The market-implied 1-standard-deviation range for ARGT extends from approximately $78.84 on the downside to $94.54 on the upside. A ARGT long straddle is a pure-volatility play: it profits when the underlying moves far enough from the strike in either direction to overcome the combined call plus put debit, regardless of direction. Current ARGT IV rank near 18.79% sits in the lower third of its 1-year distribution, where IV often re-expands toward the mean; this favors premium-buying structures and disadvantages premium-selling structures on ARGT at 31.60%. As a Financial Services name, ARGT options can move on sector-level news flow (peer earnings, regulatory updates, industry-specific macro data) in addition to ARGT-specific events.

ARGT straddle positions are structurally neutral / high-volatility (long premium); the modeled P&L assumes European-style exercise at expiration and ignores early assignment, transaction costs, dividends paid before expiry on the stock leg (when present), and the bid-ask spread on the listed chain. ARGT positions also carry Financial Services sector concentration risk; news flow inside the sector (peer earnings, regulatory shifts, supply-chain headlines) can move ARGT alongside the broader basket even when ARGT-specific fundamentals are unchanged. Always rebuild the position from current ARGT chain quotes before placing a trade.

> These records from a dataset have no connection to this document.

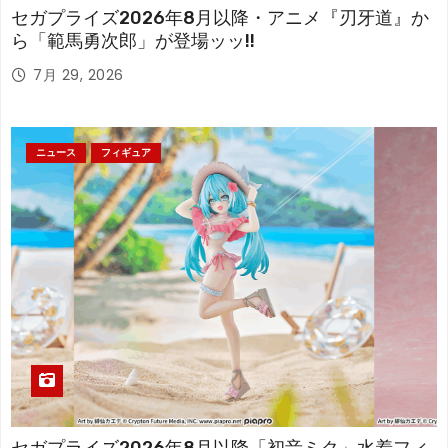
セガプライズ2026年8月以降・アニメ『刃牙道』か
ら「範馬勇次郎」が登場ッッ!!
7月 29, 2026
ニュース
フィギュア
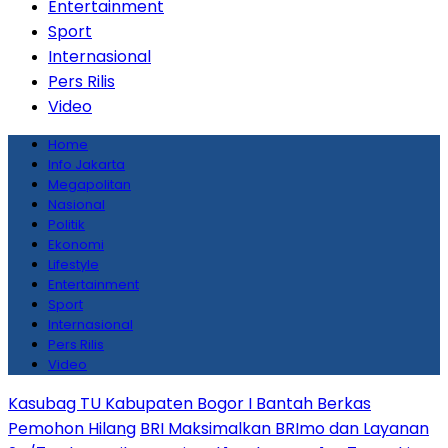
Entertainment
Sport
Internasional
Pers Rilis
Video
Home
Info Jakarta
Megapolitan
Nasional
Politik
Ekonomi
Lifestyle
Entertainment
Sport
Internasional
Pers Rilis
Video
Kasubag TU Kabupaten Bogor I Bantah Berkas
Pemohon Hilang
BRI Maksimalkan BRImo dan Layanan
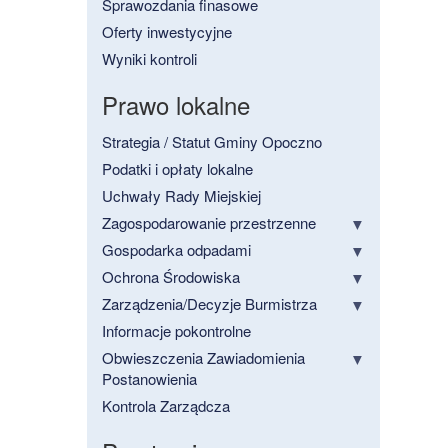
Sprawozdania finasowe
Oferty inwestycyjne
Wyniki kontroli
Prawo lokalne
Strategia / Statut Gminy Opoczno
Podatki i opłaty lokalne
Uchwały Rady Miejskiej
Zagospodarowanie przestrzenne
Gospodarka odpadami
Ochrona Środowiska
Zarządzenia/Decyzje Burmistrza
Informacje pokontrolne
Obwieszczenia Zawiadomienia
Postanowienia
Kontrola Zarządcza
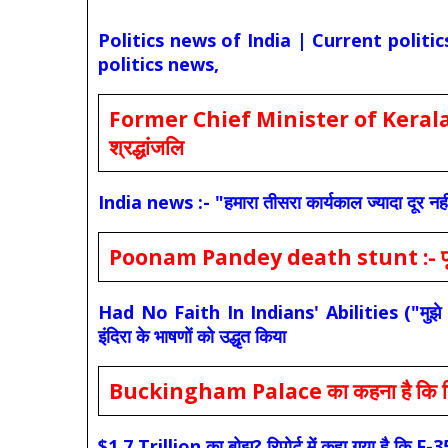
Politics news of India | Current politi
politics news,
Former Chief Minister of Kerala 
श्रद्धांजलि
India news :- "हमारा तीसरा कार्यकाल ज्यादा दूर नही
Poonam Pandey death stunt :- पूनम पांडे
Had No Faith In Indians' Abilities ("मुझे भारती
इंदिरा के भाषणों को उद्धृत किया
Buckingham Palace का कहना है कि किंग च
$1.7 Trillion का बोझ? रिपोर्ट में कहा गया है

Frequently asked questions

What is a straddle on ARGT?
A straddle on ARGT is the straddle strategy applied to ARGT (etf). The strategy is structurally neutral / high-volatility (long premium): A long straddle buys an ATM call and an ATM put at the same strike, profiting from a large move in either direction; max loss equals the combined debit when the underlying pins to the strike at expiration. With ARGT etf trading near $86.69, the strikes shown on this page are snapped to the nearest listed ARGT chain strike and the premiums come straight from the end-of-day bid/ask midpoint.
How are ARGT straddle max profit and max loss calculated?
Upside max profit is unbounded; downside max profit is bounded at the strike minus the combined call plus put debit (reached at zero). Max loss equals the combined debit times 100 (reached when the underlying pins to the strike). Two breakevens at strike plus debit and strike minus debit. For the ARGT straddle priced from the end-of-day chain at a 30-day expiry (ATM IV 31.60%), the computed maximum profit is unbounded per contract and the computed maximum loss is -$671.94 per contract. Live intraday quotes will differ as the chain moves through the trading session.
What is the breakeven for a ARGT straddle?
The breakeven for the ARGT straddle priced on this page is roughly $80.15 and $93.85 at expiration, derived from end-of-day chain premiums. Breakeven is the underlying price at which the strategy's P&L crosses zero ignoring transaction costs and assignment risk. The current ARGT market-implied 1-standard-deviation expected move is approximately 9.06%; if the move sits well outside the breakeven distance, the structure's risk-reward becomes correspondingly tighter.
When should you consider a straddle on ARGT?
Straddles on ARGT are pure-volatility plays that profit from large moves in either direction; traders typically buy ARGT straddles ahead of earnings, FDA decisions, or other catalysts where the realized move is expected to exceed the implied move priced into the chain.
How does current ARGT implied volatility affect this straddle?
ARGT ATM IV is at 31.60% with IV rank near 18.79%, which is on the low end of its 1-year range. Premium-buying structures (long call, long put, debit spreads) are relatively cheap in this regime; premium-selling structures collect less credit per unit risk.